### EXERCISE
Images should be omitted while the rest of the data is duplicated exactly.

═════ INPUT FOR THIS TASK ═════

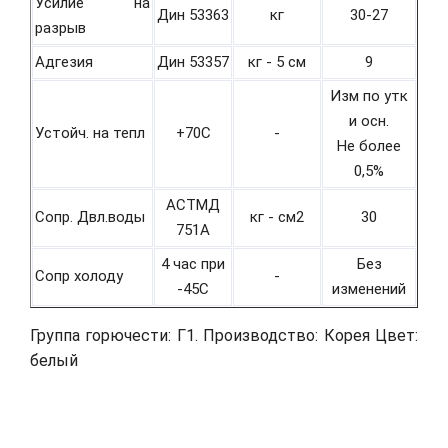
Усилие на
Дин 53363
кг
30-27
разрыв
Адгезия
Дин 53357
кг - 5 см
9
Изм по утк
и осн.
Устойч. на тепл
+70С
-
Не более
0,5%
АСТМД
Сопр. Двл.воды
кг - см2
30
751А
4 час при
Без
Сопр холоду
-
-45С
изменений
Группа горючести: Г1. Производство: Корея Цвет:
белый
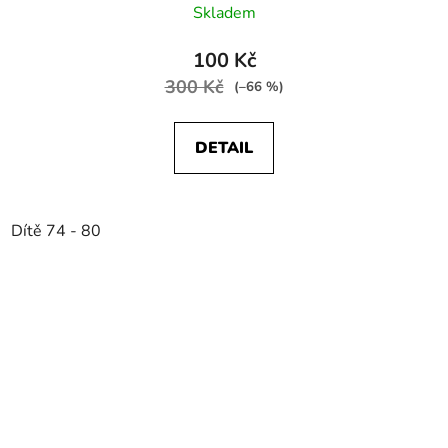
Skladem
100 Kč
300 Kč
(–66 %)
DETAIL
Dítě 74 - 80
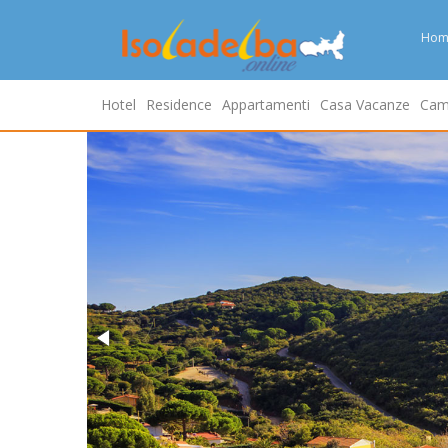
Hom
Hotel
Residence
Appartamenti
Casa Vacanze
Cam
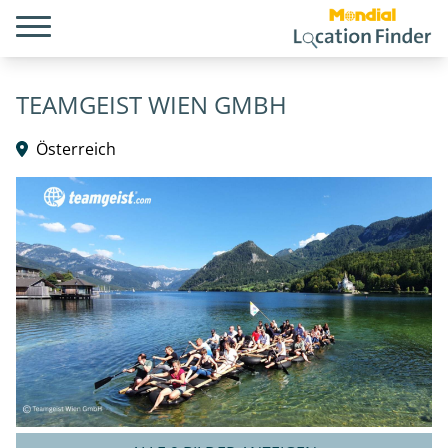
TEAMGEIST WIEN GMBH
Österreich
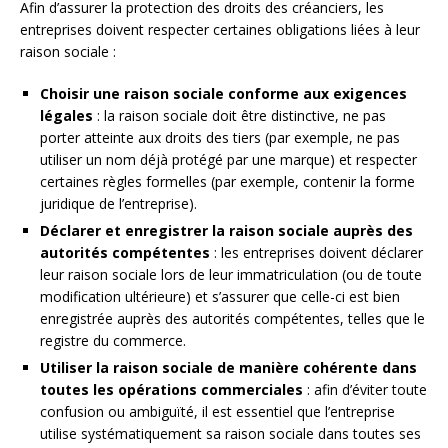
Afin d’assurer la protection des droits des créanciers, les
entreprises doivent respecter certaines obligations liées à leur
raison sociale :
Choisir une raison sociale conforme aux exigences
légales
: la raison sociale doit être distinctive, ne pas
porter atteinte aux droits des tiers (par exemple, ne pas
utiliser un nom déjà protégé par une marque) et respecter
certaines règles formelles (par exemple, contenir la forme
juridique de l’entreprise).
Déclarer et enregistrer la raison sociale auprès des
autorités compétentes
: les entreprises doivent déclarer
leur raison sociale lors de leur immatriculation (ou de toute
modification ultérieure) et s’assurer que celle-ci est bien
enregistrée auprès des autorités compétentes, telles que le
registre du commerce.
Utiliser la raison sociale de manière cohérente dans
toutes les opérations commerciales
: afin d’éviter toute
confusion ou ambiguïté, il est essentiel que l’entreprise
utilise systématiquement sa raison sociale dans toutes ses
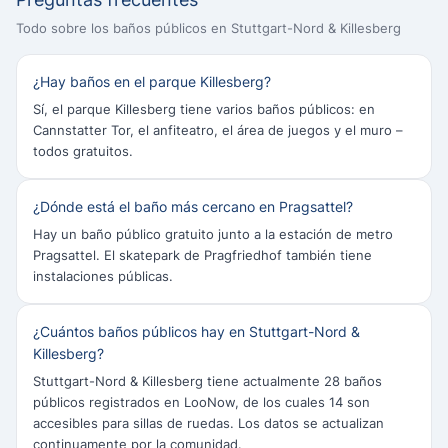
Todo sobre los baños públicos en Stuttgart-Nord & Killesberg
¿Hay baños en el parque Killesberg?
Sí, el parque Killesberg tiene varios baños públicos: en
Cannstatter Tor, el anfiteatro, el área de juegos y el muro –
todos gratuitos.
¿Dónde está el baño más cercano en Pragsattel?
Hay un baño público gratuito junto a la estación de metro
Pragsattel. El skatepark de Pragfriedhof también tiene
instalaciones públicas.
¿Cuántos baños públicos hay en Stuttgart-Nord &
Killesberg?
Stuttgart-Nord & Killesberg tiene actualmente 28 baños
públicos registrados en LooNow, de los cuales 14 son
accesibles para sillas de ruedas. Los datos se actualizan
continuamente por la comunidad.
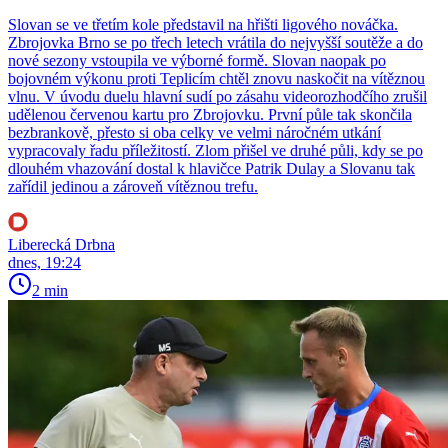
Slovan se ve třetím kole představil na hřišti ligového nováčka.
Zbrojovka Brno se po třech letech vrátila do nejvyšší soutěže a do
nové sezony vstoupila ve výborné formě. Slovan naopak po
bojovném výkonu proti Teplicím chtěl znovu naskočit na vítěznou
vlnu. V úvodu duelu hlavní sudí po zásahu videorozhodčího zrušil
udělenou červenou kartu pro Zbrojovku. První půle tak skončila
bezbrankově, přesto si oba celky ve velmi náročném utkání
vypracovaly řadu příležitostí. Zlom přišel ve druhé půli, kdy se po
dlouhém vhazování dostal k hlavičce Patrik Dulay a Slovanu tak
zařídil jedinou a zároveň vítěznou trefu.
Liberecká Drbna
dnes, 19:24
2 min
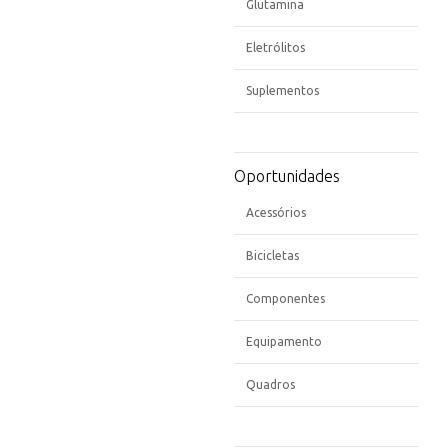
Glutamina
Eletrólitos
Suplementos
Oportunidades
Acessórios
Bicicletas
Componentes
Equipamento
Quadros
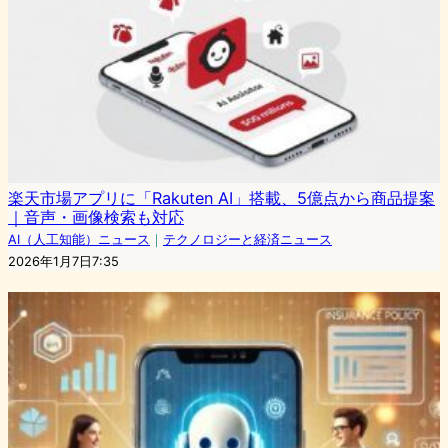
楽天市場アプリに「Rakuten AI」搭載、5億点から商品提案
｜音声・画像検索も対応
AI（人工知能）ニュース
｜
テクノロジーと経済ニュース
2026年1月7日7:35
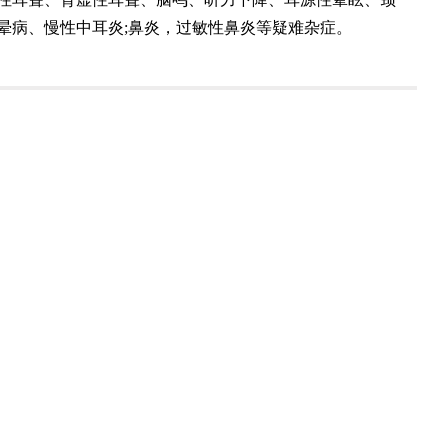
晕病、慢性中耳炎;鼻炎，过敏性鼻炎等疑难杂症。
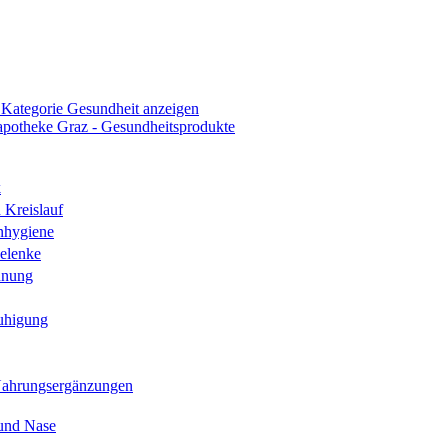
 Kategorie Gesundheit anzeigen
k
 Kreislauf
nhygiene
elenke
hnung
uhigung
Nahrungsergänzungen
und Nase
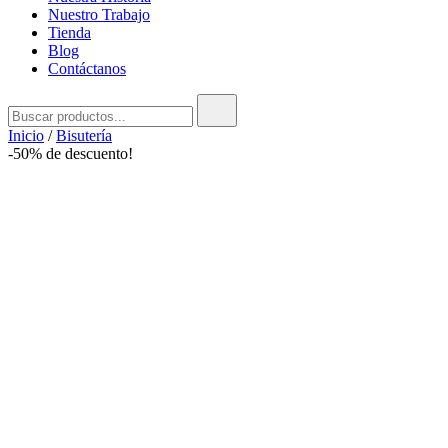
Nuestro Trabajo
Tienda
Blog
Contáctanos
Buscar:
Inicio
/
Bisutería
-50% de descuento!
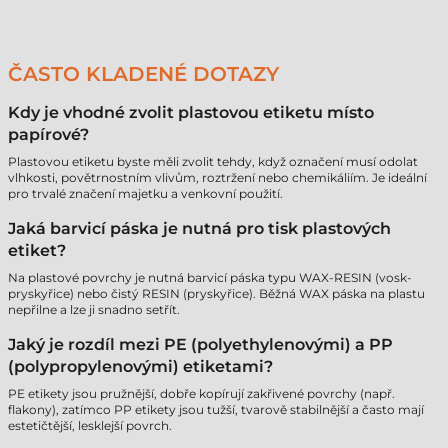
ČASTO KLADENÉ DOTAZY
Kdy je vhodné zvolit plastovou etiketu místo
papírové?
Plastovou etiketu byste měli zvolit tehdy, když označení musí odolat
vlhkosti, povětrnostním vlivům, roztržení nebo chemikáliím. Je ideální
pro trvalé značení majetku a venkovní použití.
Jaká barvicí páska je nutná pro tisk plastových
etiket?
Na plastové povrchy je nutná barvicí páska typu WAX-RESIN (vosk-
pryskyřice) nebo čistý RESIN (pryskyřice). Běžná WAX páska na plastu
nepřilne a lze ji snadno setřít.
Jaký je rozdíl mezi PE (polyethylenovými) a PP
(polypropylenovými) etiketami?
PE etikety jsou pružnější, dobře kopírují zakřivené povrchy (např.
flakony), zatímco PP etikety jsou tužší, tvarově stabilnější a často mají
estetičtější, lesklejší povrch.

═════

### EXERCISE RESPONSE
Усилие на
Дин 53363
кг
30-27
разрыв
Адгезия
Дин 53357
кг - 5 см
9
Изм по утк
и осн.
Устойч. на тепл
+70С
-
Не более
0,5%
АСТМД
Сопр. Двл.воды
кг - см2
30
751А
4 час при
Без
Сопр холоду
-
-45С
изменений
Группа горючести: Г1. Производство: Корея Цвет:
белый
Skladem
100 Kč
300 Kč
(–66 %)
DETAIL
Dítě 74 - 80
Hom
Hotel
Residence
Appartamenti
Casa Vacanze
Cam
TEAMGEIST WIEN GMBH
Österreich
Afin d’assurer la protection des droits des créanciers, les
entreprises doivent respecter certaines obligations liées à leur
raison sociale :
Choisir une raison sociale conforme aux exigences
légales
: la raison sociale doit être distinctive, ne pas
porter atteinte aux droits des tiers (par exemple, ne pas
utiliser un nom déjà protégé par une marque) et respecter
certaines règles formelles (par exemple, contenir la forme
juridique de l’entreprise).
Déclarer et enregistrer la raison sociale auprès des
autorités compétentes
: les entreprises doivent déclarer
leur raison sociale lors de leur immatriculation (ou de toute
modification ultérieure) et s’assurer que celle-ci est bien
enregistrée auprès des autorités compétentes, telles que le
registre du commerce.
Utiliser la raison sociale de manière cohérente dans
toutes les opérations commerciales
: afin d’éviter toute
confusion ou ambiguïté, il est essentiel que l’entreprise
utilise systématiquement sa raison sociale dans toutes ses
Todo sobre los baños públicos en Stuttgart-Nord & Killesberg
¿Hay baños en el parque Killesberg?
Sí, el parque Killesberg tiene varios baños públicos: en
Cannstatter Tor, el anfiteatro, el área de juegos y el muro –
todos gratuitos.
¿Dónde está el baño más cercano en Pragsattel?
Hay un baño público gratuito junto a la estación de metro
Pragsattel. El skatepark de Pragfriedhof también tiene
instalaciones públicas.
¿Cuántos baños públicos hay en Stuttgart-Nord &
Killesberg?
Stuttgart-Nord & Killesberg tiene actualmente 28 baños
públicos registrados en LooNow, de los cuales 14 son
accesibles para sillas de ruedas. Los datos se actualizan
continuamente por la comunidad.
Slovan se ve třetím kole představil na hřišti ligového nováčka.
Zbrojovka Brno se po třech letech vrátila do nejvyšší soutěže a do
nové sezony vstoupila ve výborné formě. Slovan naopak po
bojovném výkonu proti Teplicím chtěl znovu naskočit na vítěznou
vlnu. V úvodu duelu hlavní sudí po zásahu videorozhodčího zrušil
udělenou červenou kartu pro Zbrojovku. První půle tak skončila
bezbrankově, přesto si oba celky ve velmi náročném utkání
vypracovaly řadu příležitostí. Zlom přišel ve druhé půli, kdy se po
dlouhém vhazování dostal k hlavičce Patrik Dulay a Slovanu tak
zařídil jedinou a zároveň vítěznou trefu.
Liberecká Drbna
dnes, 19:24
2 min
Glutamina
Eletrólitos
Suplementos
Oportunidades
Acessórios
Bicicletas
Componentes
Equipamento
Quadros
楽天市場アプリに「Rakuten AI」搭載、5億点から商品提案
｜音声・画像検索も対応
AI（人工知能）ニュース
｜
テクノロジーと経済ニュース
2026年1月7日7:35
晕病、慢性中耳炎;鼻炎，过敏性鼻炎等疑难杂症。
 Kategorie Gesundheit anzeigen
k
 Kreislauf
nhygiene
elenke
hnung
uhigung
Nahrungsergänzungen
und Nase
Nuestro Trabajo
Tienda
Blog
Contáctanos
Buscar:
Inicio
/
Bisutería
-50% de descuento!
ČASTO KLADENÉ DOTAZY
Kdy je vhodné zvolit plastovou etiketu místo
papírové?
Plastovou etiketu byste měli zvolit tehdy, když označení musí odolat
vlhkosti, povětrnostním vlivům, roztržení nebo chemikáliím. Je ideální
pro trvalé značení majetku a venkovní použití.
Jaká barvicí páska je nutná pro tisk plastových
etiket?
Na plastové povrchy je nutná barvicí páska typu WAX-RESIN (vosk-
pryskyřice) nebo čistý RESIN (pryskyřice). Běžná WAX páska na plastu
nepřilne a lze ji snadno setřít.
Jaký je rozdíl mezi PE (polyethylenovými) a PP
(polypropylenovými) etiketami?
PE etikety jsou pružnější, dobře kopírují zakřivené povrchy (např.
flakony), zatímco PP etikety jsou tužší, tvarově stabilnější a často mají
estetičtější, lesklejší povrch.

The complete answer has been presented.